Takahashi K,Shigemori S,et al.: "Effects of halothane and isoflurane on phosphoenergetic state of the liver during hemorrhagic shock in rats : an in vivo ^<31>P nuclear magnetic resonance spectroscopic study." Anesth Analg. 85. 347-52 (1997)

Takahashi K、Shigemori S 等人：“氟烷和异氟烷对大鼠失血性休克期间肝脏磷酸能状态的影响：一项体内 ^<31>P 核磁共振波谱研究。”

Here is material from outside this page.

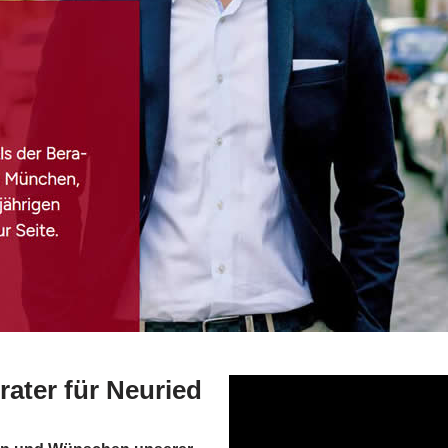
ater für Neuried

Bruley, D.F.: "Feasibility study of a single-and multiple-source near infrared phase modulation device for characterizing" Biomed. Instrum. Technol.31. 373-386 (1997)

Bruley, D.F.：“用于表征生物医学的单源和多源近红外相位调制装置的可行性研究”。

Okada M,Mitsunami K et al.: "Influence of aging or left ventricular hypertrophy on the human heart : contents of phosphorus metabolites measured by ^<31>P MRS." Magn Reson.Med.38. 772-782 (1998)

Okada M，Mitsunami K等人：“衰老或左心室肥大对人类心脏的影响：通过^ 31 P MRS测量的磷代谢物的含量”。